» **SOURCE MATERIAL**
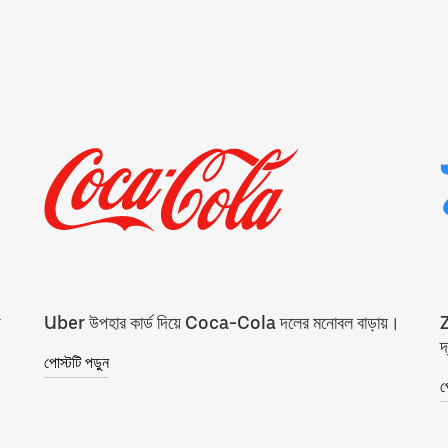
য়
Uber উপহার কার্ড দিয়ে Coca-Cola দলের মনোবল বাড়ায়।
Z
দ
পোস্টটি পড়ুন
প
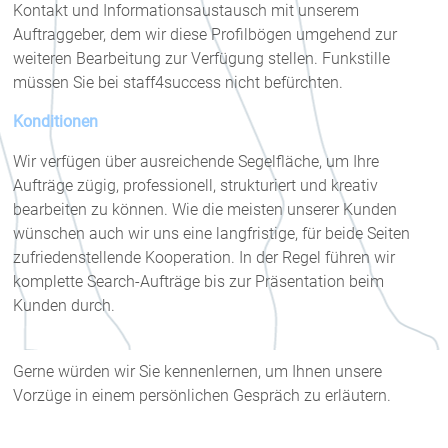
Kontakt und Informationsaustausch mit unserem
Auftraggeber, dem wir diese Profilbögen umgehend zur
weiteren Bearbeitung zur Verfügung stellen. Funkstille
müssen Sie bei staff4success nicht befürchten.
Konditionen
Wir verfügen über ausreichende Segelfläche, um Ihre
Aufträge zügig, professionell, strukturiert und kreativ
bearbeiten zu können. Wie die meisten unserer Kunden
wünschen auch wir uns eine langfristige, für beide Seiten
zufriedenstellende Kooperation. In der Regel führen wir
komplette Search-Aufträge bis zur Präsentation beim
Kunden durch.
Gerne würden wir Sie kennenlernen, um Ihnen unsere
Vorzüge in einem persönlichen Gespräch zu erläutern.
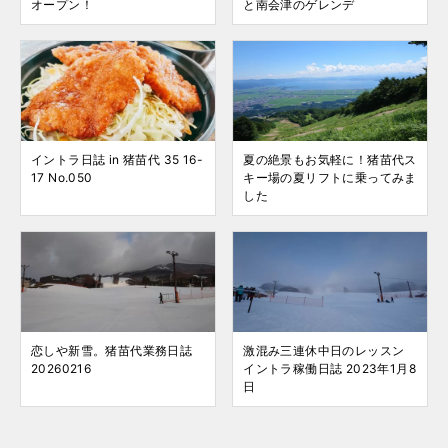
オープン！
と南会津のゲレンデ
イントラ日誌 in 猪苗代 35 16-
夏の絶景もお気軽に！猪苗代ス
17 No.050
キー場の夏リフトに乗ってみま
した
恋しや新雪。猪苗代業務日誌
激混み三連休中日のレッスン
20260216
イントラ稼働日誌 2023年1月8
日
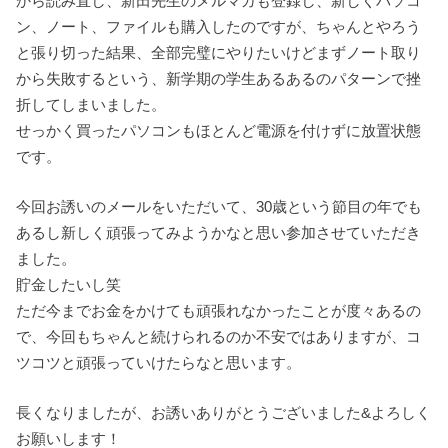
から読み直し、新田先生のメルマガも登録し、新しくパソコ
ン、ノート、ファイルも購入したのですが、ちゃんとやろう
と張り切った結果、全部完璧にやりたいけどまずノート取り
から失敗するという、新学期の学生あるあるのパターンで挫
折してしまいました。
せっかく買ったパソコンもほとんど電源を付けずに放置状態
です。
今回お誘いのメールをいただいて、30歳という節目の年でも
あるし新しく頑張ってみようかなと思い参加させていただき
ました。
貯金したいし笑
ただ今までお金をかけても頑張れなかったことが度々あるの
で、今回もちゃんと続けられるのか不安ではありますが、コ
ツコツと頑張っていけたらなと思います。
長くなりましたが、お誘いありがとうございました&よろしく
お願いします！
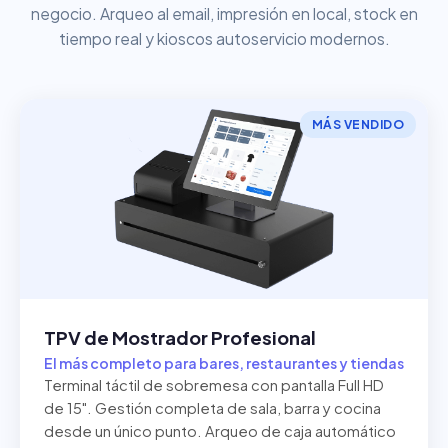
negocio. Arqueo al email, impresión en local, stock en
tiempo real y kioscos autoservicio modernos.
MÁS VENDIDO
TPV de Mostrador Profesional
El más completo para bares, restaurantes y tiendas
Terminal táctil de sobremesa con pantalla Full HD
de 15". Gestión completa de sala, barra y cocina
desde un único punto. Arqueo de caja automático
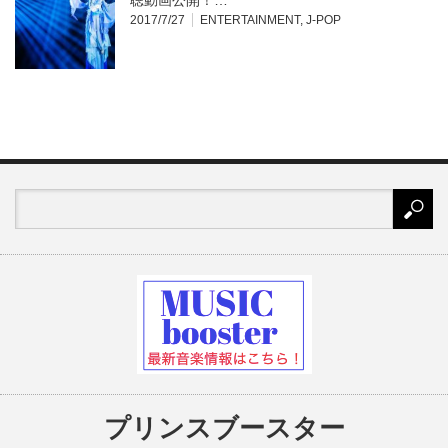
2017/7/27
ENTERTAINMENT
,
J-POP
プリンスブースター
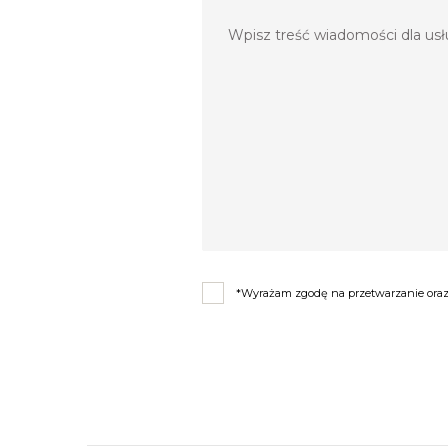
*Wyrażam zgodę na przetwarzanie oraz 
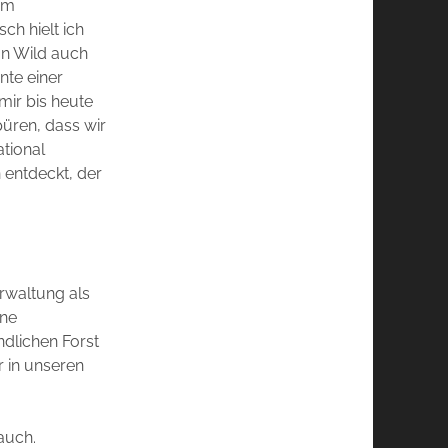
em
ch hielt ich
on Wild auch
nte einer
mir bis heute
püren, dass wir
ational
n entdeckt, der
erwaltung als
rne
ndlichen Forst
r in unseren
auch.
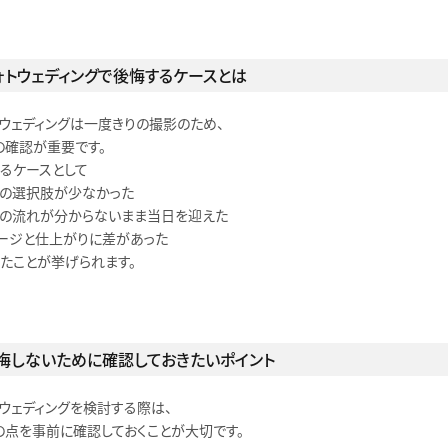
ォトウェディングで後悔するケースとは
トウェディングは一度きりの撮影のため、
の確認が重要です。
あるケースとして
装の選択肢が少なかった
影の流れが分からないまま当日を迎えた
メージと仕上がりに差があった
ったことが挙げられます。
悔しないために確認しておきたいポイント
トウェディングを検討する際は、
の点を事前に確認しておくことが大切です。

» **TASK PROMPT**
Would you transcribe the lines above exactly, going from the line bearing "あるし新しく頑張ってみようかなと思い参加させていただき" through the line bearing "装の選択肢が少なかった", and drop the pictures from the copy?

» **EXERCISE RESPONSE**
あるし新しく頑張ってみようかなと思い参加させていただき
ました。
貯金したいし笑
ただ今までお金をかけても頑張れなかったことが度々あるの
で、今回もちゃんと続けられるのか不安ではありますが、コ
ツコツと頑張っていけたらなと思います。
長くなりましたが、お誘いありがとうございました&よろしく
お願いします！
negocio. Arqueo al email, impresión en local, stock en
tiempo real y kioscos autoservicio modernos.
MÁS VENDIDO
TPV de Mostrador Profesional
El más completo para bares, restaurantes y tiendas
Terminal táctil de sobremesa con pantalla Full HD
de 15". Gestión completa de sala, barra y cocina
desde un único punto. Arqueo de caja automático
2017/7/27
ENTERTAINMENT
,
J-POP
プリンスブースター
*Wyrażam zgodę na przetwarzanie oraz 
em
ch hielt ich
on Wild auch
nte einer
mir bis heute
püren, dass wir
ational
n entdeckt, der
erwaltung als
rne
ndlichen Forst
r in unseren
auch.
ォトウェディングで後悔するケースとは
トウェディングは一度きりの撮影のため、
の確認が重要です。
あるケースとして
装の選択肢が少なかった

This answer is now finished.